● TO DO:
Go through the records, and copy each line in which the string "Матеріал" is present.

[Transcribed page contents]
________________________
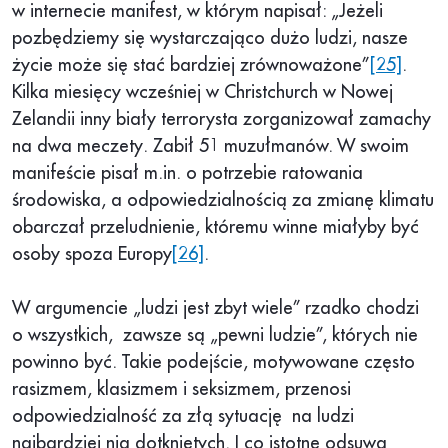
w internecie manifest, w którym napisał: „Jeżeli
pozbędziemy się wystarczająco dużo ludzi, nasze
życie może się stać bardziej zrównoważone”
[25]
.
Kilka miesięcy wcześniej w Christchurch w Nowej
Zelandii inny biały terrorysta zorganizował zamachy
na dwa meczety. Zabił 51 muzułmanów. W swoim
manifeście pisał m.in. o potrzebie ratowania
środowiska, a odpowiedzialnością za zmianę klimatu
obarczał przeludnienie, któremu winne miałyby być
osoby spoza Europy
[26]
.
W argumencie „ludzi jest zbyt wiele” rzadko chodzi
o wszystkich, zawsze są „pewni ludzie”, których nie
powinno być. Takie podejście, motywowane często
rasizmem, klasizmem i seksizmem, przenosi
odpowiedzialność za złą sytuację na ludzi
najbardziej nią dotkniętych. I co istotne odsuwa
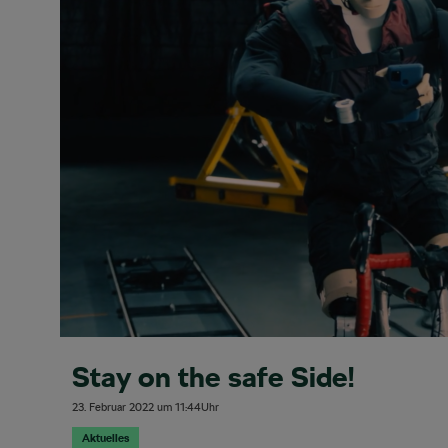
Stay on the safe Side!
23. Februar 2022
um
11:44
Uhr
Aktuelles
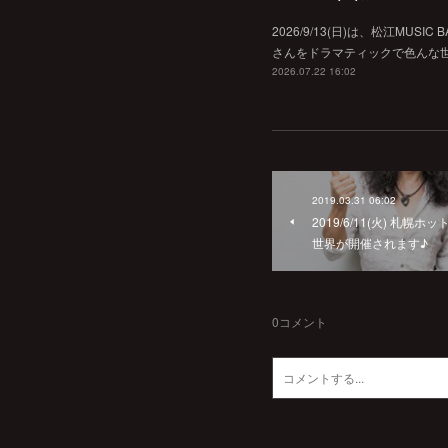
2026/9/13(日)は、松江MU
さんをドラマティックで色んな世界へ
2026.07.22 16:02
2019.03.31 06:02
2019/6/11(火) 札
世界が開催されます♪
0
コメント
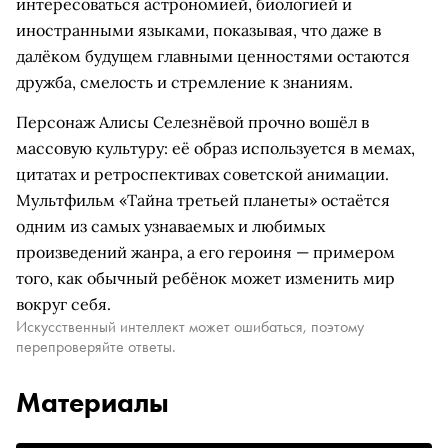
интересоваться астрономией, биологией и
иностранными языками, показывая, что даже в
далёком будущем главными ценностями остаются
дружба, смелость и стремление к знаниям.
Персонаж Алисы Селезнёвой прочно вошёл в
массовую культуру: её образ используется в мемах,
цитатах и ретроспективах советской анимации.
Мультфильм «Тайна третьей планеты» остаётся
одним из самых узнаваемых и любимых
произведений жанра, а его героиня — примером
того, как обычный ребёнок может изменить мир
вокруг себя.
Искусственный интеллект может ошибаться, поэтому
перепроверяйте ответы.
Материалы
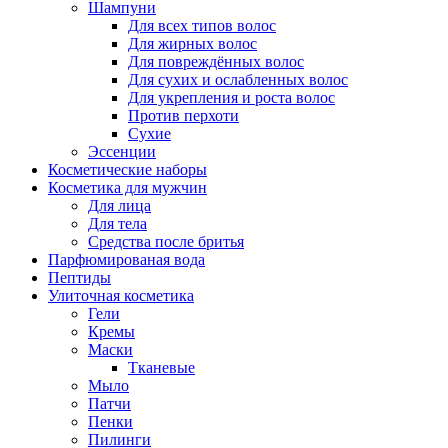
Шампуни
Для всех типов волос
Для жирных волос
Для повреждённых волос
Для сухих и ослабленных волос
Для укрепления и роста волос
Против перхоти
Сухие
Эссенции
Косметические наборы
Косметика для мужчин
Для лица
Для тела
Средства после бритья
Парфюмированая вода
Пептиды
Улиточная косметика
Гели
Кремы
Маски
Тканевые
Мыло
Патчи
Пенки
Пилинги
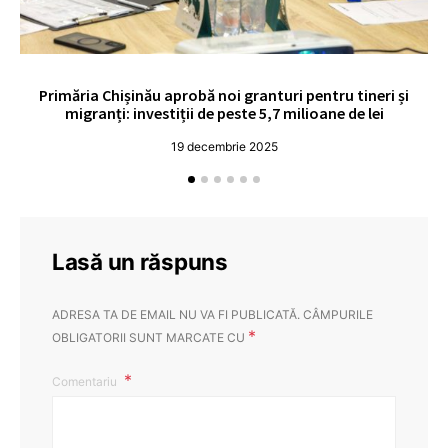
Primăria Chișinău aprobă noi granturi pentru tineri și
UE
migranți: investiții de peste 5,7 milioane de lei
19 decembrie 2025
Lasă un răspuns
ADRESA TA DE EMAIL NU VA FI PUBLICATĂ.
CÂMPURILE
*
OBLIGATORII SUNT MARCATE CU
Comentariu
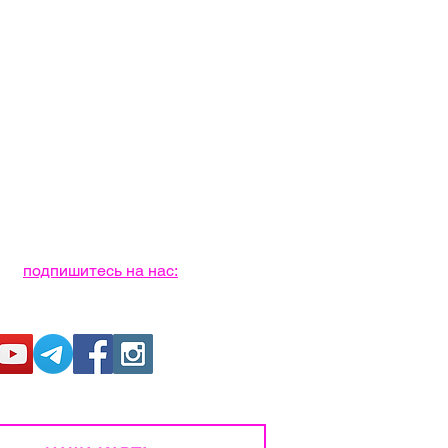
подпишитесь на нас:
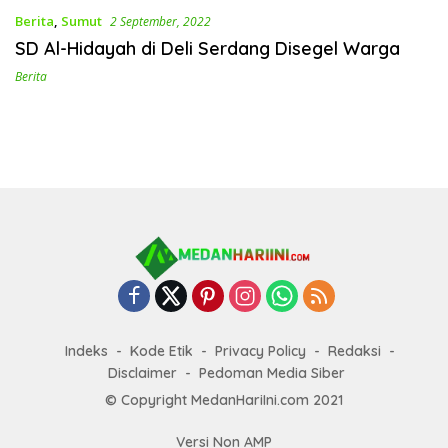
Berita
,
Sumut
2 September, 2022
SD Al-Hidayah di Deli Serdang Disegel Warga
Berita
Indeks
Kode Etik
Privacy Policy
Redaksi
Disclaimer
Pedoman Media Siber
© Copyright MedanHariIni.com 2021
Versi Non AMP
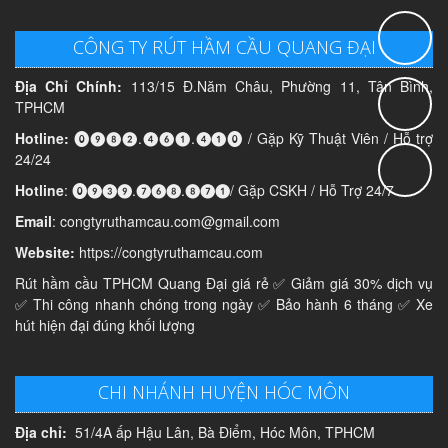
CÔNG TY RÚT HẦM CẦU QUANG ĐẠI
Địa Chỉ Chính:
113/15 Đ.Năm Châu, Phường 11, Tân Bình,
TPHCM
Hotline:
⓿❾❽❷.❹❻❶.❹❶⓿ / Gặp Kỹ Thuật Viên / Hỗ trợ
24/24
Hotline
: ⓿❾❸❾.❼❻❽.❽❼❶/ Gặp CSKH / Hỗ Trợ 24/7
Email
: congtyruthamcau.com@gmail.com
Website:
https://congtyruthamcau.com
Rút hầm cầu TPHCM Quang Đại giá rẻ ✅ Giảm giá 30% dịch vụ
✅ Thi công nhanh chóng trong ngày ✅ Bảo hành 6 tháng ✅ Xe
hút hiện đại đúng khối lượng
CHI NHÁNH HUYỆN HÓC MÔN
Địa chỉ:
51/4A ấp Hậu Lân, Bà Điểm, Hóc Môn, TPHCM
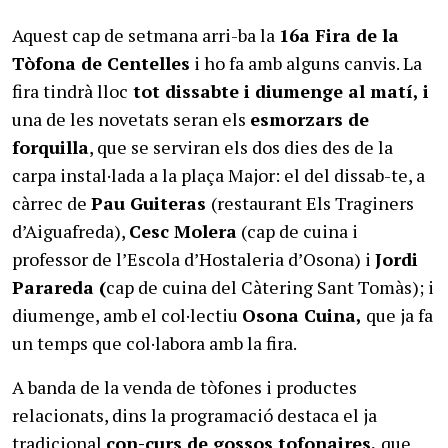
Aquest cap de setmana arri-ba la
16a Fira de la
Tòfona de Centelles
i ho fa amb alguns canvis. La
fira tindrà lloc
tot dissabte i diumenge al matí, i
una de les novetats seran els
esmorzars de
forquilla
, que se serviran els dos dies des de la
carpa instal·lada a la plaça Major: el del dissab-te, a
càrrec de
Pau Guiteras
(restaurant Els Traginers
d’Aiguafreda),
Cesc Molera
(cap de cuina i
professor de l’Escola d’Hostaleria d’Osona) i
Jordi
Parareda (
cap de cuina del Càtering Sant Tomàs); i
diumenge, amb el col·lectiu
Osona Cuina,
que ja fa
un temps que col·labora amb la fira.
A banda de la venda de tòfones i productes
relacionats, dins la programació destaca el ja
tradicional
con-curs de gossos tofonaires,
que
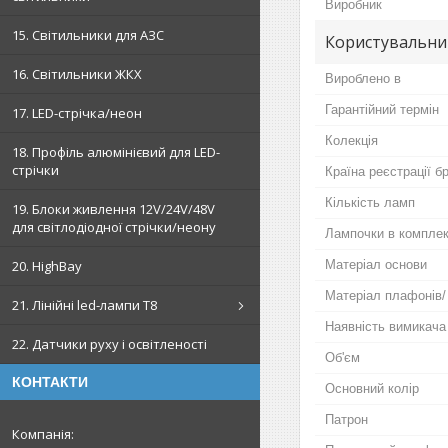
Виробник
15. Світильники для АЗС
Користувальни
16. Світильники ЖКХ
Вироблено в
Гарантійний термін
17. LED-стрічка/неон
Колекція
18. Профіль алюмінієвий для LED-
стрічки
Країна реєстрації б
Кількість ламп
19. Блоки живлення 12V/24V/48V
для світлодіодної стрічки/неону
Лампочки в комплек
Матеріал основи
20. HighBay
Матеріал плафонів/ 
21. Лінійні led-лампи T8
Наявність вимикача
22. Датчики руху і освітленості
Об'єм
КОНТАКТИ
Основний колір
Патрон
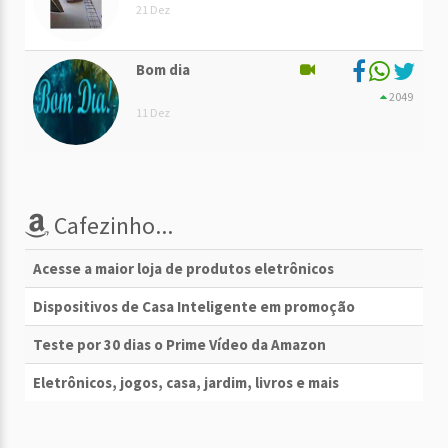
21 Dez
Bom dia
2049
11 Dez
Cafezinho...
Acesse a maior loja de produtos eletrônicos
Dispositivos de Casa Inteligente em promoção
Teste por 30 dias o Prime Vídeo da Amazon
Eletrônicos, jogos, casa, jardim, livros e mais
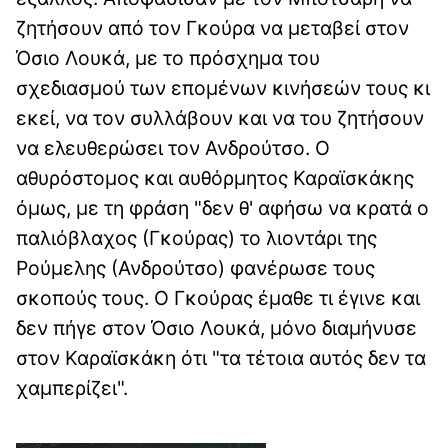
ζητήσουν από τον Γκούρα να μεταβεί στον
Όσιο Λουκά, με το πρόσχημα του
σχεδιασμού των επομένων κινήσεών τους κι
εκεί, να τον συλλάβουν και να του ζητήσουν
να ελευθερώσει τον Ανδρούτσο. Ο
αθυρόστομος και αυθόρμητος Καραϊσκάκης
όμως, με τη φράση "δεν θ' αφήσω να κρατά ο
παλιόβλαχος (Γκούρας) το λιοντάρι της
Ρούμελης (Ανδρούτσο) φανέρωσε τους
σκοπούς τους. Ο Γκούρας έμαθε τι έγινε και
δεν πήγε στον Όσιο Λουκά, μόνο διαμήνυσε
στον Καραϊσκάκη ότι "τα τέτοια αυτός δεν τα
χαμπερίζει".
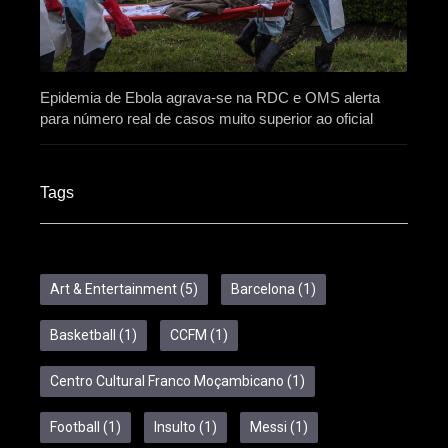
Epidemia de Ebola agrava-se na RDC e OMS alerta
para número real de casos muito superior ao oficial
Tags
Art & Entertainment
(5)
Barcelona
(1)
Basketball
(1)
CCFM
(1)
Centro Cultural Franco Moçambicano
(1)
Football
(1)
Insulto
(1)
Messi
(1)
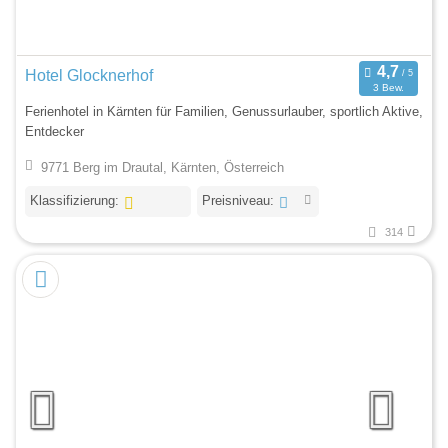
Hotel Glocknerhof
3 Bew.
Ferienhotel in Kärnten für Familien, Genussurlauber, sportlich Aktive,
Entdecker
9771 Berg im Drautal, Kärnten, Österreich
Klassifizierung:
Preisniveau:
314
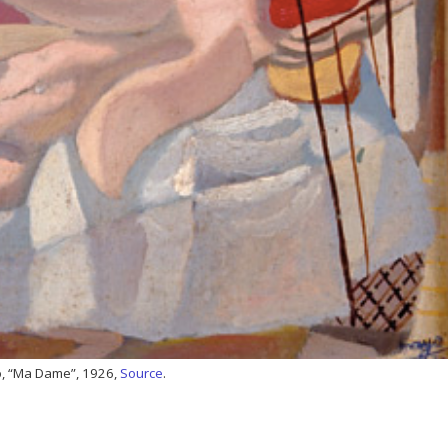
, “Ma Dame”, 1926,
Source
.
________________________
● REPLY TO THE TASK:
Матеріал основи
Матеріал плафонів/ 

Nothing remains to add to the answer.